[erlang-questions] Intel Quad CPUs (NVIDIA Tesla & Tilera TILE64)

Tue Sep 4 00:01:05 CEST 2007

> Date: Mon, 3 Sep 2007 18:43:08 +0800
> From: "Hugh Perkins" <hughperkins@REDACTED>
> Subject: Re: [erlang-questions] Intel Quad CPUs
>
> Almost on topic, what could be the benefits and the challenges of
> getting Erlang working on an nVidia  Tesla card?
>
> These cards have between 8 and 128 cores, depending on how you look at
> it. (16 multiprocessors, each running warps of up to 32 threads, every
> 2 clock cycles).

I've been working with CUDA on NVIDIA 8800's, which is the same core  
technology as NVIDIA Tesla.
I don't believe Erlang is a good fit for the underlying hardware.  
Erlang processes nicely map onto independent instruction streams.  
Erlang processes are control-stream oriented, and not data stream  
oriented (like 8800).

An NVIDIA 8800GTX has 128 ALU's, but only concurrently executes 16  
instruction streams, 1 per 'multi-processor' (8 ALU's/multi-processor).
Threads and warps are an abstraction on top of the hardware created  
by the CUDA language and run-time to make it practical to extract the  
majority of the hardware performance.

IMHO getting at the full 8800 performance relies on aligning with a  
few key hardware constraints and mechanisms:
1. All of the code on a multi-processor executes in lock-step; either  
all of the ALU's execute the same instruction, or a subset are idle  
(and you want to maximise the number of ALU's performing work).
2. Memory loads for ALU's must be to sequential addresses, to get at  
the full chip to memory bandwidth.
3. 'Shared' memory access should be sequential, and used a lot, to  
reach it's 1TB/second bandwidth
4. 'Texture memory' access should be 'spatially localised' to exploit  
caching.
5. 'Constant memory' access should be synchronised to exploit caching.
6. 'blocks' of computation should fit into the register set of a  
multi-processor.
7. Limited external communications - the 8800 rely on the host for  
network and disk IO, and the 'pipe' isn't as 'fat' as one might like  
(though fatter than GigEthernet).

These are pretty low-level concepts, and I do not see any software- 
level (vanilla) Erlang support which could exploit these properties  
(we could add features like data-parallel Haskell to Erlang, of course)
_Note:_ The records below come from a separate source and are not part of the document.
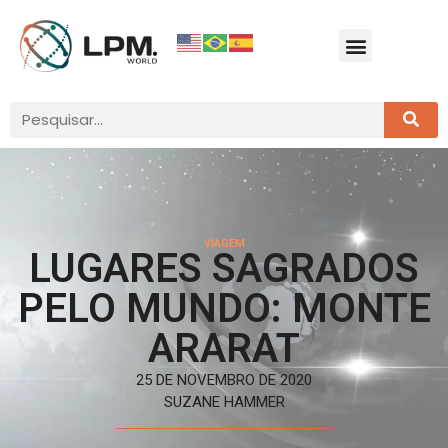
VIAGEM
LUGARES SAGRADOS
PELO MUNDO: MONTE
ARARAT
25 DE NOVEMBRO DE 2020
SUZANE HAMMER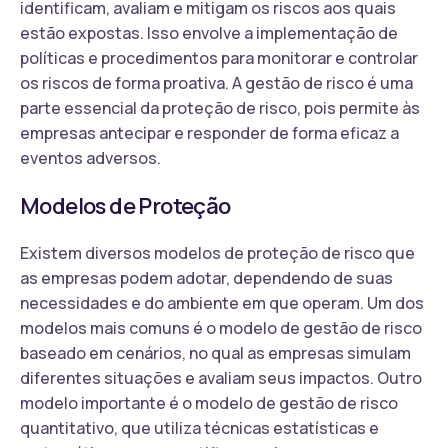
identificam, avaliam e mitigam os riscos aos quais
estão expostas. Isso envolve a implementação de
políticas e procedimentos para monitorar e controlar
os riscos de forma proativa. A gestão de risco é uma
parte essencial da proteção de risco, pois permite às
empresas antecipar e responder de forma eficaz a
eventos adversos.
Modelos de Proteção
Existem diversos modelos de proteção de risco que
as empresas podem adotar, dependendo de suas
necessidades e do ambiente em que operam. Um dos
modelos mais comuns é o modelo de gestão de risco
baseado em cenários, no qual as empresas simulam
diferentes situações e avaliam seus impactos. Outro
modelo importante é o modelo de gestão de risco
quantitativo, que utiliza técnicas estatísticas e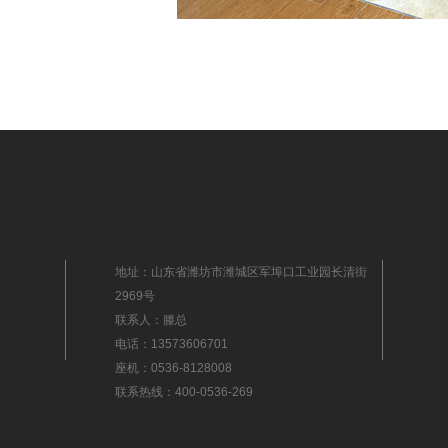
地址：山东省潍坊市潍城区军埠口工业园长清街
2969号
联系人：滕总
电话：13573606701
座机：0536-8128008
联系热线：400-0536-269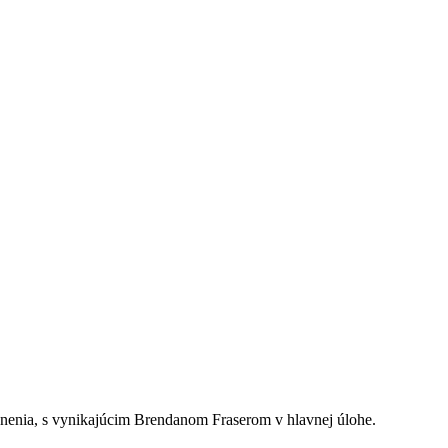
cenenia, s vynikajúcim Brendanom Fraserom v hlavnej úlohe.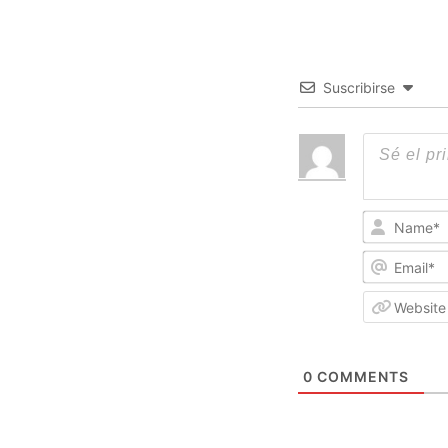
Suscribirse
0
COMMENTS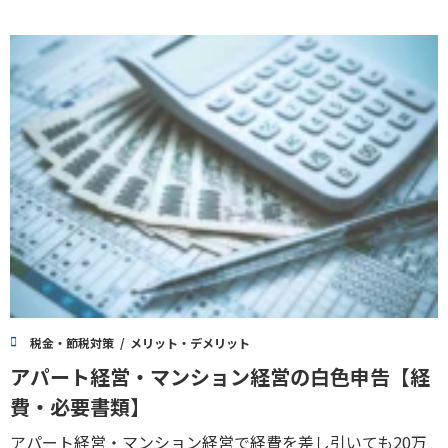
税金・節税対策
メリット・デメリット
アパート経営・マンション経営の白色申告【経
費・必要書類】
アパート経営・マンション経営で経費を差し引いても20万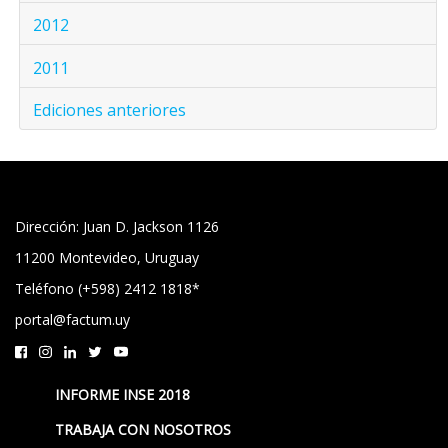
2012
2011
Ediciones anteriores
Dirección: Juan D. Jackson 1126
11200 Montevideo, Uruguay
Teléfono (+598) 2412 1818*
portal@factum.uy
INFORME INSE 2018
TRABAJA CON NOSOTROS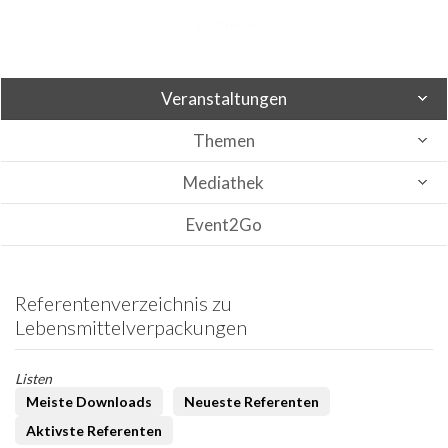
Veranstaltungen
Themen
Mediathek
Event2Go
Referentenverzeichnis zu
Lebensmittelverpackungen
Listen
Meiste Downloads
Neueste Referenten
Aktivste Referenten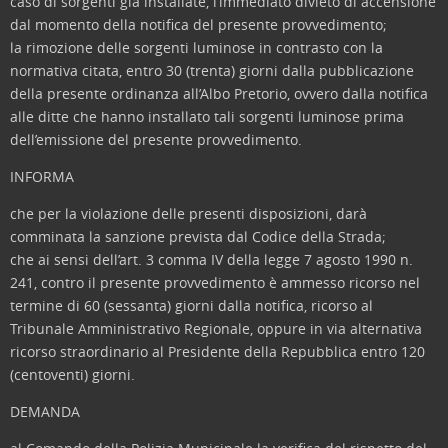
caso di sorgenti già installate, l’immediato divieto di accensione
dal momento della notifica del presente provvedimento;
la rimozione delle sorgenti luminose in contrasto con la
normativa citata, entro 30 (trenta) giorni dalla pubblicazione
della presente ordinanza all’Albo Pretorio, ovvero dalla notifica
alle ditte che hanno installato tali sorgenti luminose prima
dell’emissione del presente provvedimento.
INFORMA
che per la violazione delle presenti disposizioni, darà
comminata la sanzione prevista dal Codice della Strada;
che ai sensi dell’art. 3 comma IV della legge 7 agosto 1990 n.
241, contro il presente provvedimento è ammesso ricorso nel
termine di 60 (sessanta) giorni dalla notifica, ricorso al
Tribunale Amministrativo Regionale, oppure in via alternativa
ricorso straordinario al Presidente della Repubblica entro 120
(centoventi) giorni.
DEMANDA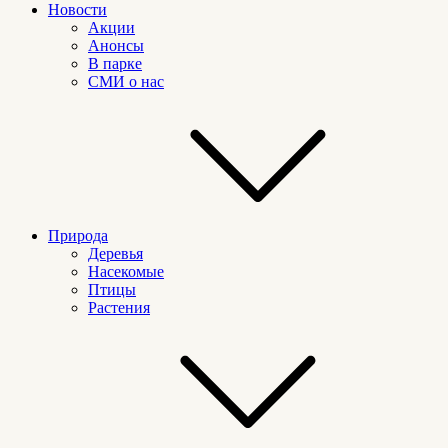
Новости
Акции
Анонсы
В парке
СМИ о нас
Природа
Деревья
Насекомые
Птицы
Растения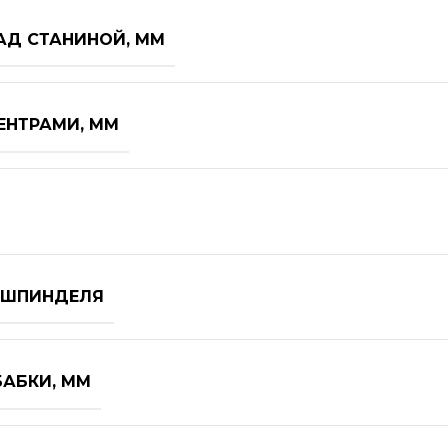
АД СТАНИНОЙ, ММ
ЕНТРАМИ, ММ
 ШПИНДЕЛЯ
БАБКИ, ММ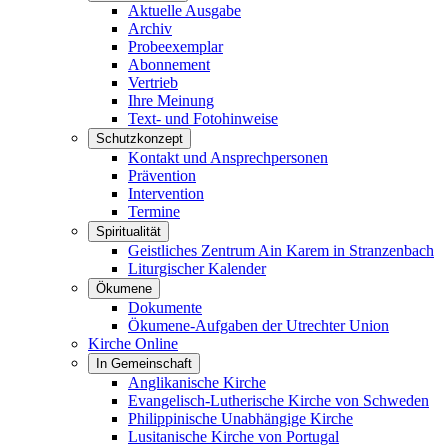
Aktuelle Ausgabe
Archiv
Probeexemplar
Abonnement
Vertrieb
Ihre Meinung
Text- und Fotohinweise
Schutzkonzept
Kontakt und Ansprechpersonen
Prävention
Intervention
Termine
Spiritualität
Geistliches Zentrum Ain Karem in Stranzenbach
Liturgischer Kalender
Ökumene
Dokumente
Ökumene-Aufgaben der Utrechter Union
Kirche Online
In Gemeinschaft
Anglikanische Kirche
Evangelisch-Lutherische Kirche von Schweden
Philippinische Unabhängige Kirche
Lusitanische Kirche von Portugal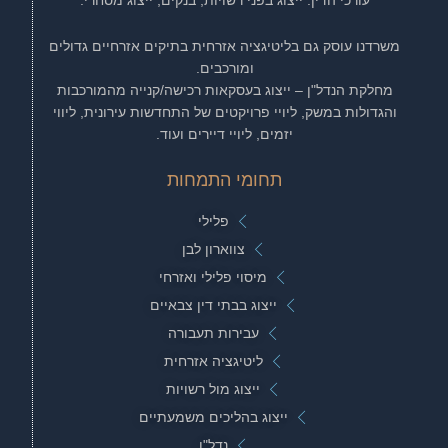
משרדנו עוסק גם בליטיגציה אזרחית בתיקים אזרחיים גדולים
ומורכבים.
מחלקת הנדל"ן – ייצוג בעסקאות רכישה/קנייה מהמורכבות
והגדולות במשק, ליויי פרויקטים של התחדשות עירונית, ליווי
יזמים, ליויי דיירים ועוד.
תחומי התמחות
פלילי
צווארון לבן
מיסוי פלילי ואזרחי
ייצוג בבתי דין צבאיים
עבירות תעבורה
ליטיגציה אזרחית
ייצוג מול רשויות
ייצוג בהליכים משמעתיים
נדל"ן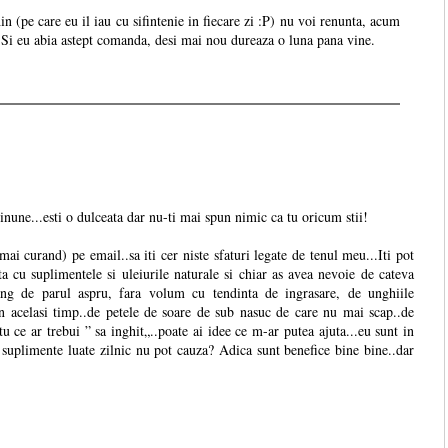
in (pe care eu il iau cu sifintenie in fiecare zi :P) nu voi renunta, acum
Si eu abia astept comanda, desi mai nou dureaza o luna pana vine.
nune...esti o dulceata dar nu-ti mai spun nimic ca tu oricum stii!
ai curand) pe email..sa iti cer niste sfaturi legate de tenul meu...Iti pot
ata cu suplimentele si uleiurile naturale si chiar as avea nevoie de cateva
lang de parul aspru, fara volum cu tendinta de ingrasare, de unghiile
in acelasi timp..de petele de soare de sub nasuc de care nu mai scap..de
 tu ce ar trebui ” sa inghit„..poate ai idee ce m-ar putea ajuta...eu sunt in
e suplimente luate zilnic nu pot cauza? Adica sunt benefice bine bine..dar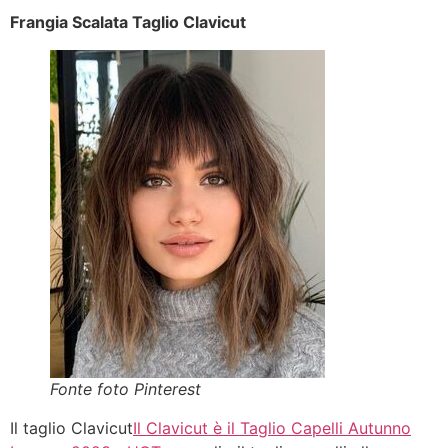
Frangia Scalata Taglio Clavicut
Fonte foto Pinterest
Il taglio Clavicut
Il Clavicut è il Taglio Capelli Autunno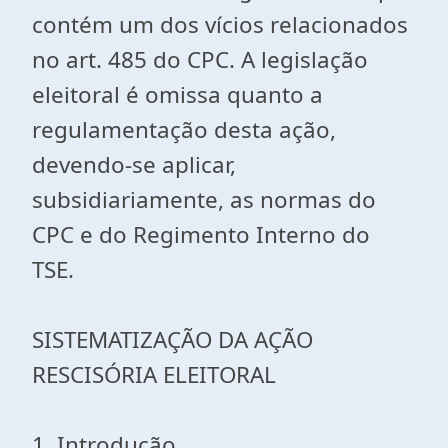
contém um dos vícios relacionados
no art. 485 do CPC. A legislação
eleitoral é omissa quanto a
regulamentação desta ação,
devendo-se aplicar,
subsidiariamente, as normas do
CPC e do Regimento Interno do
TSE.
SISTEMATIZAÇÃO DA AÇÃO
RESCISÓRIA ELEITORAL
1. Introdução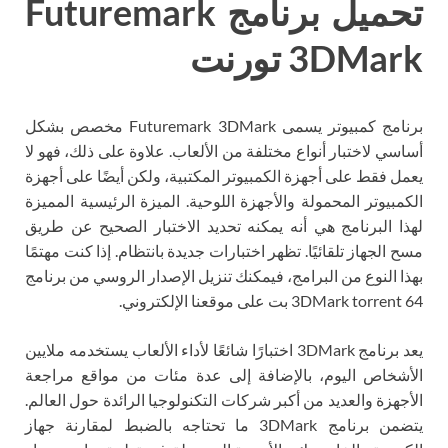
تحميل برنامج Futuremark
3DMark تورنت
برنامج كمبيوتر يسمى Futuremark 3DMark مخصص بشكل
أساسي لاختبار أنواع مختلفة من الألعاب. علاوة على ذلك، فهو لا
يعمل فقط على أجهزة الكمبيوتر المكتبية، ولكن أيضًا على أجهزة
الكمبيوتر المحمولة والأجهزة اللوحية. الميزة الرئيسية المميزة
لهذا البرنامج هي أنه يمكنه تحديد الاختبار الصحيح عن طريق
مسح الجهاز تلقائيًا. تظهر اختبارات جديدة بانتظام. إذا كنت مهتمًا
بهذا النوع من البرامج، فيمكنك تنزيل الإصدار الروسي من برنامج
3DMark torrent 64 بت على موقعنا الإلكتروني.
يعد برنامج 3DMark اختبارًا شائعًا لأداء الألعاب يستخدمه ملايين
الأشخاص اليوم، بالإضافة إلى عدة مئات من مواقع مراجعة
الأجهزة والعديد من أكبر شركات التكنولوجيا الرائدة حول العالم.
يتضمن برنامج 3DMark ما تحتاجه بالضبط لمقارنة جهاز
So, you could have Erlang, one process/multi-processor, and ignore 7  
of the 8 ALU's, and ignore some of the hardware 'features'. I have no  
problem with that, it's just worth thinking through. I would hope  
that each 8800GTX would be within +/- 3x performance of an Intel quad  
core run in this way (Intel runs about 2x the ALU clock of a GTX, and  
each core of a Quad Core has multiple ALU's which an be exploited by  
ILP in hardware, and Quad Core's caching is managed below the  
instruction level, so it would 'just work').

IMHO, a Erlang processes on NVIDIA 8800/Tesla could be done (while  
ignore much of the specialised hardware), but NVIDIA haven't released  
full processor details, so we'd be restricted to programming in CUDA,  
or the PTX pseudo-assembler, with only partial information. So, it'd  
likely be noticeably slower than an Intel Quad Core for vanilla  
Erlang code.

Having said all of that. I might be interested in having a crack at it !

IMHO, A much more interesting chip for Erlang is the Tilera TILE64:  
http://www.tilera.com/products/processors.php

This seems like a very good fit; lots (64) of independent processors,  
with very high-speed mesh interconnect. If anyone would like to buy  
me a TILExpress-64 CARD (http://www.tilera.com/products/boards.php)  
I'd be very happy to investigate putting Erlang on that.

Garry